I read the section of Gelman and Hill’s book that you referred to. A great read. Thanks for the recommendation. The section Large regression with correlated errors is what I’m trying to do, but I can’t wrap my head around how to get the covariances for the residual using the long-format equation in brms.

I am interested in explicitly estimating the covariance for my two population-level sigmas (sigma_eventcorrect, sigma_eventerror). Adding the subject-level intercept didn’t help me estimate the covariance. Am I missing something?

@paul.buerkner. Sorry to ping you. Do you know if it’s possible to get the covariances of the two levels of “event” in sigma ~ 0 + event when I write this equation in long format? You helped me get this far already, so I thought it wouldn’t hurt to ask :)

This formula gives me the group-level effects (~subject) variances for the intercepts for each event ( for correct and for error) as well as the covariance between the two events by just using VarCorr().

This formula also gives me the population-level effects for two residual variances (sigmas) separately for each event: one for correct and one for error.

However, I also need the covariance between the event:correct sigma and event:error sigma. In other words, I need the covariances between the two residuals. In the wide format of the equation, the residual correlations (rescor(correct,error)) is shown in the summary of the brm fit, and the covariance between sigma_correct and sigma_error can be extracted using VarCorr().

I hope that clarifies what I’m looking for. Please let me know if you have any questions.

I appreciate you taking the time to help me this! Thank you! (and thanks for brms)

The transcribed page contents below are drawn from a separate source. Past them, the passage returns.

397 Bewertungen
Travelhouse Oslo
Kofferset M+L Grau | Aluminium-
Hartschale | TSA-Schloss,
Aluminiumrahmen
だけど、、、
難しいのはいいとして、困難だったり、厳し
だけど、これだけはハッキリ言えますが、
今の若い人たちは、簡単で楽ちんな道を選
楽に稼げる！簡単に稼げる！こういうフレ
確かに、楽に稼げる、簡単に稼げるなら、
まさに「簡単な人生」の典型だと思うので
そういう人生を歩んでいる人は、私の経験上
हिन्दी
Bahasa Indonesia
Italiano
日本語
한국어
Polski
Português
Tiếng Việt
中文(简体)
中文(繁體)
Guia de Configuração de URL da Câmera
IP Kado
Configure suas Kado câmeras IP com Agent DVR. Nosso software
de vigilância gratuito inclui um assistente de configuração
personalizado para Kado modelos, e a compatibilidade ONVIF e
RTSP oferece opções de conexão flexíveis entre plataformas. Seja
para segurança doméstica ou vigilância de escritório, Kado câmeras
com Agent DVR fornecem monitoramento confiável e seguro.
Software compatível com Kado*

To achieve that, you could cheat a little and add a grouped autoregressive term to the main the formula. It would look something like ar(gr = <group>, cov = TRUE), where <group> is a grouping variable that has the same value for both observations you want to model as correlated (and different values across different pairs of course).

I’ve been thinking about this a bit. I’m trying to wrap my head on around how to code <group>.

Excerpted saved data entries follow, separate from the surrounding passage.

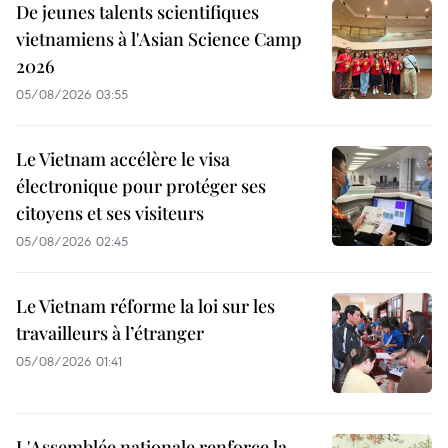
De jeunes talents scientifiques
vietnamiens à l'Asian Science Camp
2026
05/08/2026 03:55
Le Vietnam accélère le visa
électronique pour protéger ses
citoyens et ses visiteurs
05/08/2026 02:45
Le Vietnam réforme la loi sur les
travailleurs à l’étranger
05/08/2026 01:41
L'Assemblée nationale renforce la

I imagine that if I had 20 observations per event (correct, error) within a subject, then I would simply code the first pair of observations as 1, the second pair as 2, and so on. I am guessing that I would do this nested within subjects, starting over at 1 for each subject’s first pair.

How do I deal with unbalanced observations? I’m looking at responses based on participant behavior, so typically people have (many) more correct observations than error observations. This means I do not necessarily have a “matched” observation for each correct response, so I cannot pair all of the data up.

Thanks again for your continued help! I’m going to do some more reading on ar() as well, because it’s new to me.

I think I have explained that earlier but I forgot that this was the situation you are in. Residuals only make sense if you have two observations which natrually pair with one another. Since you don’t seem to have that residuals on the observational model do not seem sensible for your model.